Thursday 18 February 2010

Just what is to be done with the Mediterranean?

As promised a couple of posts ago, we return to the subject of co-operation in the Mediterranean. Or perhaps we should say "non-co-operation" as it is not a pretty story. 15 years on from the start of the Barcelona Process, any hopes for real co-operation are bogged down in undiplomatic squabbling about who will be Secretary-General or Deputy Secretary-General or head tea lady of the successor structure, the "Union for the Mediterranean" (UfM). There has been no real progress on delivering actual content on the ground, and the UfM looks like a talking shop with not much talking going on. (They do, according to Wikipedia, have a flag - how on earth did they agree on that?)

So what has gone wrong? Well, I suspect there are two basic problems. Firstly, there is an insufficient history of co-operation among the countries of the Mediterranean. Of course, if you go far enough back in history, you can find much co-operation and many shifting borders, but among the states that exist today, there are simply not enough close linkages to form a solid base for co-operation. The gold standard here is the Baltic Sea, and the huge network of international organsiations established over the last 20 years.

The second problem is that, in the Med, the countries have mixed the political level with the practical level. The UfM is trying to be all things to everyone, and is only succeeding in being nothing to no-one. Looking again at the Baltic, the political dimensions are separated off into the Council of Baltic Sea States or the Nordic Council, while delivery is left to other groups.
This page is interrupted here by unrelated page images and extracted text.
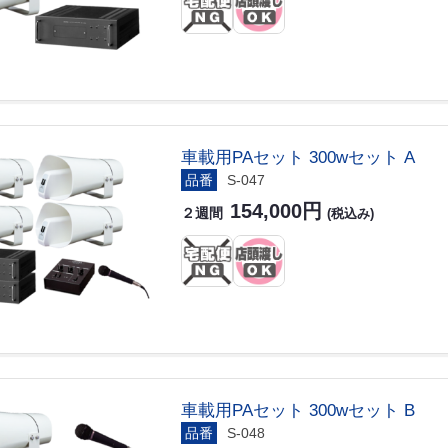
車載用PAセット 300wセット A
品番
S-047
154,000円
２週間
(税込み)
車載用PAセット 300wセット B
品番
S-048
Have a giant political grouping of all countries if you want (43 members!), but have a delivery system for content which focuses on the countries around the Mediterranean.

Of course, Sarkozy's original plan was to have the political level involving Mediterranean countries only, but Merkel and others didn't like that idea. However, very quietly, the French are looking at recovering some of this lost ground. They have suddenly become extremely interested in the European Commission's current work on macroregional strategies in the Baltic and Danube regions, and are beginning to encourage the Commission to consider a Mediterranean strategy next.

Based on the assessment above, on first glance this looks a reasonable proposition. On second glance, it is less attractive. Firstly, the amount of work involved in creating these strategies is huge. It seems doubtful that the Commission could prepare two at the same time - the Danube is going to prove enough of a challenge as it is.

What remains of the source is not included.